— Instructions for the task —
Produce an exact copy of all the data below, dropping every image.

------------------------------------------------------------

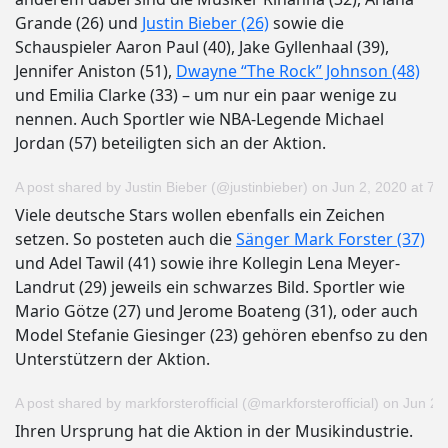
Grande (26) und
Justin Bieber (26)
sowie die
Schauspieler Aaron Paul (40), Jake Gyllenhaal (39),
Jennifer Aniston (51),
Dwayne “The Rock” Johnson (48)
und Emilia Clarke (33) – um nur ein paar wenige zu
nennen. Auch Sportler wie NBA-Legende Michael
Jordan (57) beteiligten sich an der Aktion.
A post shared by Justin Bieber (@justinbieber)
on
Jun 2, 2020 at 7
Viele deutsche Stars wollen ebenfalls ein Zeichen
setzen. So posteten auch die
Sänger Mark Forster (37)
und Adel Tawil (41) sowie ihre Kollegin Lena Meyer-
Landrut (29) jeweils ein schwarzes Bild. Sportler wie
Mario Götze (27) und Jerome Boateng (31), oder auch
Model Stefanie Giesinger (23) gehören ebenfso zu den
Unterstützern der Aktion.
A post shared by markforsterofficial (@markforsterofficial)
on
Jun 2,
Ihren Ursprung hat die Aktion in der Musikindustrie.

------------------------------------------------------------

— Response below —
Grande (26) und
Justin Bieber (26)
sowie die
Schauspieler Aaron Paul (40), Jake Gyllenhaal (39),
Jennifer Aniston (51),
Dwayne “The Rock” Johnson (48)
und Emilia Clarke (33) – um nur ein paar wenige zu
nennen. Auch Sportler wie NBA-Legende Michael
Jordan (57) beteiligten sich an der Aktion.
A post shared by Justin Bieber (@justinbieber)
on
Jun 2, 2020 at 7
Viele deutsche Stars wollen ebenfalls ein Zeichen
setzen. So posteten auch die
Sänger Mark Forster (37)
und Adel Tawil (41) sowie ihre Kollegin Lena Meyer-
Landrut (29) jeweils ein schwarzes Bild. Sportler wie
Mario Götze (27) und Jerome Boateng (31), oder auch
Model Stefanie Giesinger (23) gehören ebenfso zu den
Unterstützern der Aktion.
A post shared by markforsterofficial (@markforsterofficial)
on
Jun 2,
Ihren Ursprung hat die Aktion in der Musikindustrie.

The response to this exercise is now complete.